TFX: Production ML pipelines with TensorFlow
Putting together an ML production pipeline for training, deploying, and maintaining ML and deep learning applications is much more than just training a model. Robert Crowe explores Google's open source community TensorFlow Extended (TFX), an open source version of the tools and libraries that Google uses internally, made using its years of experience in developing production ML pipelines.

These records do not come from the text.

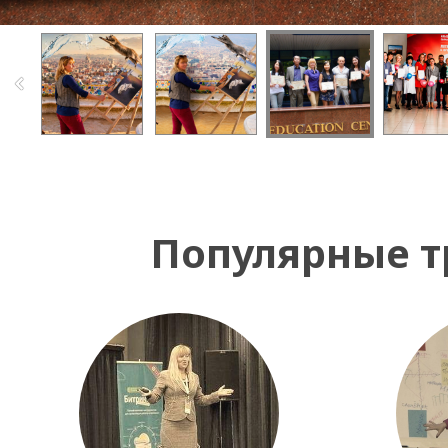
Популярные т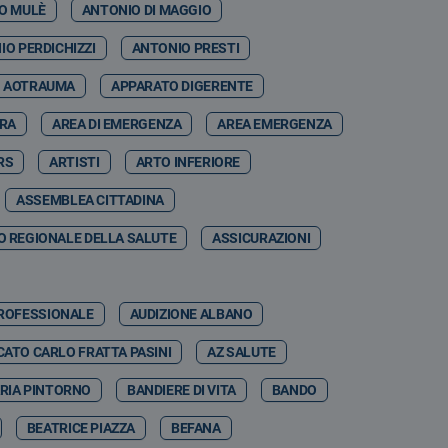
O MULÈ
ANTONIO DI MAGGIO
IO PERDICHIZZI
ANTONIO PRESTI
AOTRAUMA
APPARATO DIGERENTE
RRA
AREA DI EMERGENZA
AREA EMERGENZA
RS
ARTISTI
ARTO INFERIORE
ASSEMBLEA CITTADINA
 REGIONALE DELLA SALUTE
ASSICURAZIONI
PROFESSIONALE
AUDIZIONE ALBANO
ATO CARLO FRATTA PASINI
AZ SALUTE
RIA PINTORNO
BANDIERE DI VITA
BANDO
BEATRICE PIAZZA
BEFANA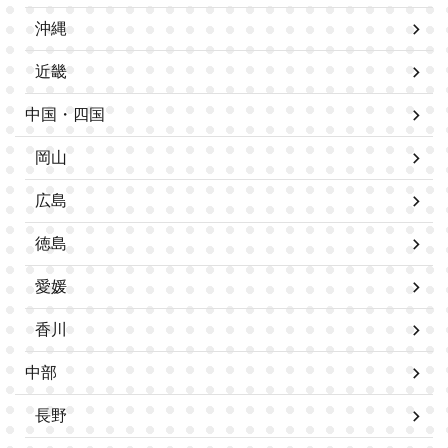
沖縄
近畿
中国・四国
岡山
広島
徳島
愛媛
香川
中部
長野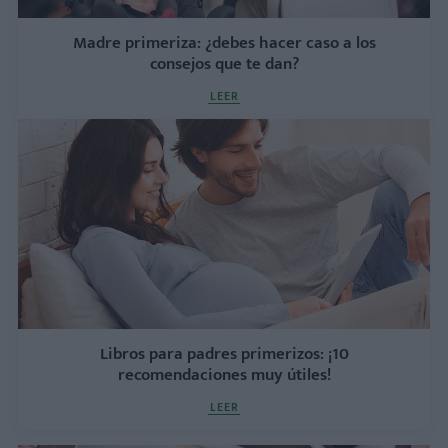
Madre primeriza: ¿debes hacer caso a los
consejos que te dan?
LEER
Libros para padres primerizos: ¡10
recomendaciones muy útiles!
LEER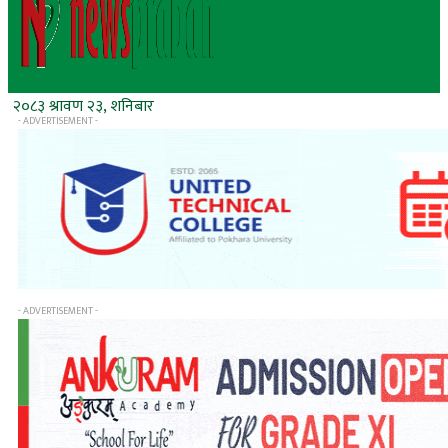
२०८३ श्रावण २३, शनिबार
- ADVERTISEMENT -
- ADVERTISEMENT -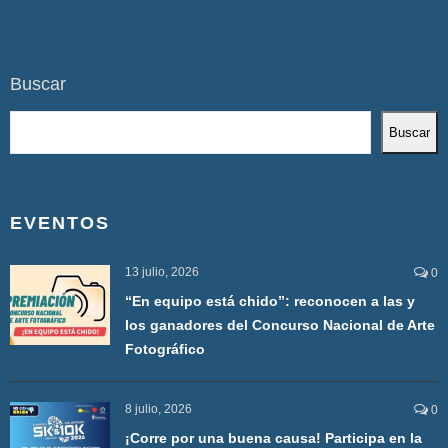
Buscar
Buscar
EVENTOS
13 julio, 2026
0
“En equipo está chido”: reconocen a las y
los ganadores del Concurso Nacional de Arte
Fotográfico
8 julio, 2026
0
¡Corre por una buena causa! Participa en la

|Talk Title||TFX: Production ML pipelines with TensorFlow|
|Speakers||Robert Crowe (Google)|
|Conference||O’Reilly Artificial Intelligence Conference|
|Conf Tag||Put AI to Work|
|Location||San Jose, California|
|Date||September 10-12, 2019|
Putting machine learning models into production is now mission critical for every business—no matter what size. TensorFlow is the industry-leading platform for developing, modeling, and serving deep learning solutions. But putting together a complete pipeline for deploying and maintaining a production application of AI and deep learning is much more than training a model. Google has taken its years of experience in developing production ML pipelines and offered the open source community TensorFlow Extended (TFX), an open source version of the tools and libraries that Google uses internally. Robert Crowe walks you through working code in an example pipeline so you can learn what’s involved in creating a production pipeline. You’ll be able take what you learn and get started on creating your own pipelines for your applications.